Helping these students truly excel will require a real departure from the current school-centric education reform model, particularly in the area of student mobility – the churn of youth entering and exiting classrooms during the school year. It is a classic example of a cross-cutting issue where we must break down the silos between education agencies and those in other areas of government.
A diverse set of stakeholders (educators, housing experts, and human service providers) are beginning to come together around this challenge, particularly in Gateway Cities like Fitchburg, Holyoke, and Springfield, where some of the state’s highest turnover schools are located. In these urban districts, a fifth or more of all students come and go before the last bell rings in June. And mobility rates for individual schools are often much higher. In some, a third or more of all students circle through classrooms during the academic year.
A host of factors contribute to high rates of student mobility in Gateway Cities, but economic insecurity is a leading cause. These school systems serve predominately low-income students. At any given point in time, their families are more likely to lose their job, their housing, or both.

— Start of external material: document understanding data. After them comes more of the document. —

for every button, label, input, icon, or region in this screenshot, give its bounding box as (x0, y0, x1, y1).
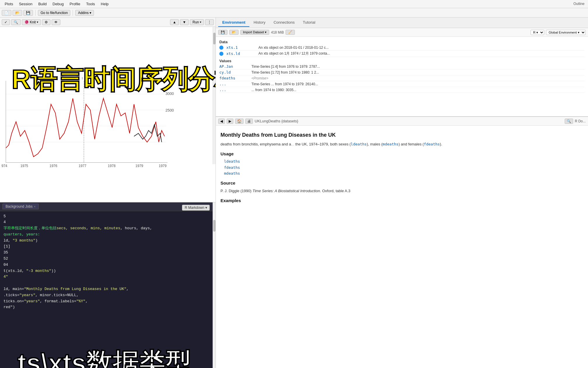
code-area: 5 4 字符串指定时间长度，单位包括secs, seconds, mins, m… (0, 211, 216, 313)
knit-dropdown-icon[interactable]: ▾ (37, 20, 38, 24)
tab-tutorial[interactable]: Tutorial (299, 18, 319, 27)
more-btn[interactable]: ⋮ (205, 19, 214, 25)
memory-usage: 418 MiB (271, 30, 284, 34)
env-toolbar: 💾 📂 Import Dataset ▾ 418 MiB 🧹 R ▾ Globa… (216, 28, 588, 37)
cyld-desc: Time-Series [1:72] from 1974 to 1980: 1 … (251, 70, 584, 74)
preview-btn[interactable]: 👁 (52, 19, 60, 25)
env-extra2-row: ... ... from 1974 to 1980: 3035... (219, 87, 584, 93)
cyld-name[interactable]: cy.ld (219, 70, 249, 74)
env-xtsld-row: xts.ld An xts object on 1月 1974 / 12月 19… (219, 51, 584, 57)
svg-text:1978: 1978 (108, 164, 116, 168)
menu-help[interactable]: Help (99, 1, 111, 7)
search-btn[interactable]: 🔍 (11, 19, 21, 25)
env-panel-tabs: Environment History Connections Tutorial (216, 18, 588, 28)
usage-ldeaths: ldeaths (224, 159, 583, 165)
menu-plots[interactable]: Plots (2, 1, 15, 7)
import-dataset-label: Import Dataset ▾ (243, 30, 267, 34)
bottom-scrollbar[interactable] (213, 202, 216, 368)
y-label-2500: 2500 (165, 108, 174, 112)
help-package-label: UKLungDeaths {datasets} (255, 119, 298, 123)
help-print-btn[interactable]: 🖨 (245, 119, 253, 124)
addins-btn[interactable]: Addins ▾ (75, 10, 94, 16)
menu-debug[interactable]: Debug (50, 1, 66, 7)
help-home-btn[interactable]: 🏠 (235, 119, 244, 124)
code-line-6: [1] (4, 244, 212, 250)
env-extra1-row: ... Time-Series ... from 1974 to 1979: 2… (219, 81, 584, 87)
r-markdown-badge[interactable]: R Markdown ▾ (182, 205, 210, 211)
right-panel: Environment History Connections Tutorial… (216, 18, 588, 368)
go-to-file-btn[interactable]: Go to file/function (38, 10, 70, 16)
background-jobs-tab[interactable]: Background Jobs × (2, 204, 39, 209)
open-file-btn[interactable]: 📂 (13, 10, 22, 16)
code-line-13: ld, main="Monthly Deaths from Lung Disea… (4, 286, 212, 292)
usage-fdeaths: fdeaths (224, 165, 583, 171)
apjan-desc: Time-Series [1:4] from 1976 to 1979: 278… (251, 65, 584, 69)
run-label: Run (192, 20, 199, 24)
chunk-nav-up[interactable]: ▲ (170, 19, 179, 25)
extra2-desc: ... from 1974 to 1980: 3035... (251, 88, 584, 92)
menu-session[interactable]: Session (17, 1, 35, 7)
plot-scrollbar-thumb[interactable] (213, 33, 216, 44)
lint-btn[interactable]: ✓ (2, 19, 10, 25)
chart-svg: 3000 2500 974 1975 1976 1977 1978 1979 1… (0, 27, 216, 202)
examples-title: Examples (220, 197, 583, 204)
load-workspace-btn[interactable]: 📂 (229, 30, 239, 35)
extra2-name[interactable]: ... (219, 88, 249, 92)
extra1-name[interactable]: ... (219, 82, 249, 86)
overlay-text-2: ts\xts数据类型 (18, 346, 191, 368)
sep2 (73, 10, 73, 16)
help-desc-partial: deaths from bronchitis, emphysema and a (220, 142, 291, 146)
svg-text:1976: 1976 (50, 164, 57, 168)
menu-tools[interactable]: Tools (84, 1, 97, 7)
extra1-desc: Time-Series ... from 1974 to 1979: 26140… (251, 82, 584, 86)
save-workspace-btn[interactable]: 💾 (218, 30, 228, 35)
knit-label: Knit (30, 20, 36, 24)
clear-env-btn[interactable]: 🧹 (286, 30, 295, 35)
run-dropdown-icon: ▾ (200, 20, 201, 24)
r-doc-label: R Do... (575, 119, 586, 123)
go-to-file-label: Go to file/function (41, 11, 68, 15)
tab-environment[interactable]: Environment (218, 18, 249, 27)
help-body-text: deaths from bronchitis, emphysema and a.… (220, 141, 583, 147)
r-env-select[interactable]: R ▾ (531, 30, 544, 35)
env-content: Data xts.1 An xts object on 2018-01-01 /… (216, 37, 588, 116)
bottom-scrollbar-thumb[interactable] (213, 220, 216, 232)
main-layout: ✓ 🔍 🧶 Knit ▾ ⚙ 👁 ▲ ▼ Run ▾ ⋮ Outline (0, 18, 588, 368)
tab-connections[interactable]: Connections (270, 18, 299, 27)
xts1-icon (219, 46, 223, 50)
import-dataset-btn[interactable]: Import Dataset ▾ (240, 30, 269, 35)
help-forward-btn[interactable]: ▶ (227, 119, 233, 124)
help-code-mdeaths: mdeaths (383, 142, 399, 146)
svg-text:1979: 1979 (135, 164, 143, 168)
code-line-1: 5 (4, 213, 212, 220)
global-env-select[interactable]: Global Environment ▾ (546, 30, 586, 35)
help-back-btn[interactable]: ◀ (218, 119, 225, 124)
xtsld-desc: An xts object on 1月 1974 / 12月 1979 cont… (258, 51, 584, 56)
knit-btn[interactable]: 🧶 Knit ▾ (22, 19, 41, 25)
xts1-name[interactable]: xts.1 (226, 45, 256, 50)
background-jobs-close[interactable]: × (34, 205, 36, 208)
xtsld-name[interactable]: xts.ld (226, 51, 256, 56)
environment-panel: Environment History Connections Tutorial… (216, 18, 588, 117)
editor-toolbar: ✓ 🔍 🧶 Knit ▾ ⚙ 👁 ▲ ▼ Run ▾ ⋮ Outline (0, 18, 216, 27)
run-btn[interactable]: Run ▾ (190, 19, 204, 25)
save-btn[interactable]: 💾 (23, 10, 33, 16)
fdeaths-desc: <Promise> (251, 76, 584, 80)
settings-btn[interactable]: ⚙ (42, 19, 50, 25)
code-line-14: .ticks="years", minor.ticks=NULL, (4, 292, 212, 298)
usage-mdeaths: mdeaths (224, 171, 583, 177)
code-line-16: red") (4, 304, 212, 310)
overlay-text-1: R语言时间序列分析 (12, 62, 216, 98)
code-line-9: 04 (4, 262, 212, 268)
source-author: P. J. Diggle (1990) (220, 189, 251, 193)
menu-profile[interactable]: Profile (67, 1, 83, 7)
tab-history[interactable]: History (249, 18, 269, 27)
usage-title: Usage (220, 150, 583, 157)
new-file-btn[interactable]: 📄 (2, 10, 11, 16)
fdeaths-name[interactable]: fdeaths (219, 76, 249, 80)
outline-btn[interactable]: Outline (573, 2, 584, 6)
chunk-nav-down[interactable]: ▼ (180, 19, 189, 25)
menu-build[interactable]: Build (36, 1, 49, 7)
apjan-name[interactable]: AP.Jan (219, 64, 249, 69)
help-search-btn[interactable]: 🔍 (565, 119, 573, 124)
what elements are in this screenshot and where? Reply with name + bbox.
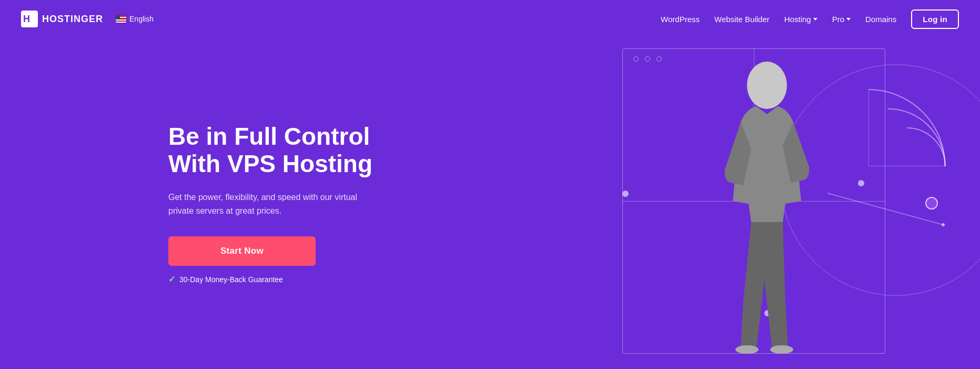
- nav-link-website-builder[interactable]: Website Builder: [714, 15, 770, 24]
- guarantee-text: 30-Day Money-Back Guarantee: [179, 275, 283, 284]
- hero-content: Be in Full Control With VPS Hosting Get …: [168, 123, 389, 285]
- hero-section: Be in Full Control With VPS Hosting Get …: [0, 38, 980, 369]
- svg-point-5: [735, 345, 759, 354]
- logo[interactable]: H HOSTINGER: [21, 11, 103, 27]
- navbar: H HOSTINGER English WordPress Website Bu…: [0, 0, 980, 38]
- guarantee-badge: ✓ 30-Day Money-Back Guarantee: [168, 274, 389, 284]
- pro-chevron-icon: [846, 18, 851, 21]
- hosting-chevron-icon: [813, 18, 817, 21]
- hero-visual: [601, 38, 980, 369]
- nav-link-hosting[interactable]: Hosting: [784, 15, 817, 24]
- nav-link-wordpress[interactable]: WordPress: [661, 15, 700, 24]
- language-selector[interactable]: English: [116, 15, 154, 23]
- nav-right: WordPress Website Builder Hosting Pro Do…: [661, 9, 959, 29]
- start-now-button[interactable]: Start Now: [168, 236, 316, 266]
- nav-left: H HOSTINGER English: [21, 11, 661, 27]
- svg-point-4: [747, 62, 787, 109]
- check-icon: ✓: [168, 274, 175, 284]
- nav-link-domains[interactable]: Domains: [865, 15, 896, 24]
- svg-point-6: [770, 345, 793, 354]
- hero-subtitle: Get the power, flexibility, and speed wi…: [168, 191, 358, 217]
- hero-title: Be in Full Control With VPS Hosting: [168, 123, 389, 178]
- nav-link-pro[interactable]: Pro: [832, 15, 851, 24]
- svg-point-3: [942, 223, 945, 226]
- language-label: English: [129, 15, 154, 23]
- login-button[interactable]: Log in: [911, 9, 959, 29]
- svg-text:H: H: [23, 14, 30, 24]
- flag-icon: [116, 15, 126, 23]
- svg-line-2: [827, 193, 943, 225]
- person-figure: [704, 54, 830, 354]
- brand-name: HOSTINGER: [42, 14, 103, 25]
- hostinger-logo-icon: H: [21, 11, 38, 27]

There are a range of strategies that schools can pursue to cope with student mobility, as documented in a recent report by the Rennie Center for Education Research & Policy. But ultimately addressing the student mobility problem will require a robust response in the form of housing policy.
The state’s work to end family homelessness is a step in the right direction. The ambitious new effort aims to place families who lack shelter in stable housing. This is a bold departure from the status quo, but at the same time there are real questions about the odds of success. If this new approach fails, it could lead to more student mobility as families circle into and out of the system.
Student mobility is about more than just individual family circumstances. Neighborhood conditions are also an important factor. Almost by definition, schools serving the most unstable neighborhoods have high mobility rates. Massachusetts has no program to redevelop these areas, which suffer from decades of disinvestment. The federal government is working to build a new neighborhood revitalization model. The Obama administration program, called Choice Neighborhoods, is actually focused on rebuilding and reforming schools to provide a catalyst for neighborhood renewal.
Unfortunately, this federal effort is very small. It’s unlikely that Gateway Cities will ever reap much benefit from it. Perhaps a stimulus program centered around school building will emerge and there will be more investment than anticipated in our communities.Either way, Massachusetts needs to develop its own complementary school-centered neighborhood revitalization strategy. The opportunities exist on the education side through the normal facilities-building process, as well as the siting of new charter and Innovation schools authorized by last year’s education reform law. A coordinated effort must be made to better leverage these investments as components of broader neighborhood revitalization.
Next week the state closes off registration for the 2011-12 academic year. The tens of thousands of students who change schools after the Oct. 1 deadline will be officially counted as mobile. The state has calculated these mobility rates for several years. It’s time to do more than just tally up the numbers. To improve educational outcomes and close the persistent achievement gap, real focus and attention must be placed on a cross-sector strategy to take on the student mobility challenge.